Mas foi só a partir do século XV que houve um crescimento exponencial de pensadores e artistas que viram no vegetarianismo uma filosofia de vida em condições de contribuir para a libertação animal e humana, já que ao se alimentar da carne o ser humano torna-se prisioneiro de si mesmo, das suas próprias incoerências.

“Além de ajudá-los, se aproxima deles para que eles possam gerar filhos que saciem seu paladar, assim criando sepulturas para todos os animais. E devo dizer mais, se me for permitido dizer toda a verdade: Não acha que a natureza já produz alimentos o suficiente para que se satisfaça?”, questionou Leonardo da Vinci em citação publicada na obra Quaderni D’Anatomia, I-VI, preservada na Inglaterra pela Biblioteca Real de Windsor.

Em 1580, o filósofo e humanista francês Michel de Montaigne publicou o livro “Ensaios”, dando origem ao gênero situado entre o poético e o didático. E foi nessa obra que dedicou espaço para comentar que as índoles sanguinárias do ser humano em relação aos animais atestam propensão natural à crueldade.

“Em Roma, depois que se acostumaram aos espetáculos de mortes dos animais, chegaram aos homens e aos gladiadores. A própria natureza, temo, fixou no homem um instinto de desumanidade. Perdera-se o prazer de ver os animais brincando entre si e acariciando-se; e ninguém deixa de senti-lo ao vê-los se dilacerarem e se desmembrarem. Os animais foram sacrificados pelos bárbaros para os benefícios que deles esperavam”, enfatizou.

Para Montaigne, a ideia da superioridade do ser humano diante dos animais corrobora a máxima presunção e um falso direito de violência sobre outras espécies. Ele defende que, como racional, o ser humano tem um dever moral em relação aos animais, seres que têm vida e sentimento.

Jean-Jacques-Rousseau

Rousseau: “Veja ele pelos seus olhos, sinta pelo seu coração; não o governe nenhuma autoridade, exceto a de sua própria razão” (Arte: Reprodução)

No século XIX, surgiram as primeiras obras dedicadas à filosofia de vida vegetariana. E o que impulsionou a concepção mais moderna de vegetarianismo foi o romantismo, movimento artístico, político e filosófico que fez oposição ao iluminismo e ao racionalismo. Pautando-se na natureza, os românticos exaltavam os animais e apontavam as falhas humanas embasadas na crença supremacista.

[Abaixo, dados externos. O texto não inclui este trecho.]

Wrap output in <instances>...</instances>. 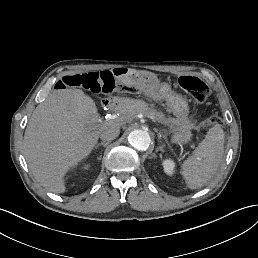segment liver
<instances>
[{
	"label": "liver",
	"mask_w": 258,
	"mask_h": 258,
	"mask_svg": "<svg viewBox=\"0 0 258 258\" xmlns=\"http://www.w3.org/2000/svg\"><path fill=\"white\" fill-rule=\"evenodd\" d=\"M94 101L81 89L56 90L33 111L24 134L23 153L36 181L64 193V175L86 158L99 131L84 124L98 119Z\"/></svg>",
	"instance_id": "6515ba94"
}]
</instances>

“Envolvido em um turbilhão social, basta que ele não se deixe arrastar nem pelas paixões, nem pelas opiniões dos homens; veja ele pelos seus olhos, sinta pelo seu coração; não o governe nenhuma autoridade, exceto a de sua própria razão”, declarou o suíço Jean-Jacques Rousseau, precursor do romantismo e defensor do vegetarianismo, em O Bom Selvagem”.

Em 1802, Joseph Ritson lançou o livro “An Essay on Abstinence from Animal Food: as a Moral Duty”, seguido por “The Return to Nature, or, a Defense for the Vegetable Regimen”, de 1811, escrito por John Frank Newton. Em 1813, Percy Bysshe Shelley publicou “A Vindication of Natural Diet”. Já em 1815, William Lambe endossou o discurso em favor do vegetarianismo com a obra “Water and Vegetable Diet”.

Esses quatro escritores britânicos, que também eram ativistas vegetarianos e lutavam pelos direitos dos animais, se tornaram precursores do que conhecemos hoje como veganismo. Suas inspirações vieram de pensadores como Pitágoras, Plutarco e John Milton.

Percy Shelley, um dos precursores do veganismo (Pintura: Joseph Severn)

Percy Shelley, um dos precursores do veganismo (Pintura: Joseph Severn)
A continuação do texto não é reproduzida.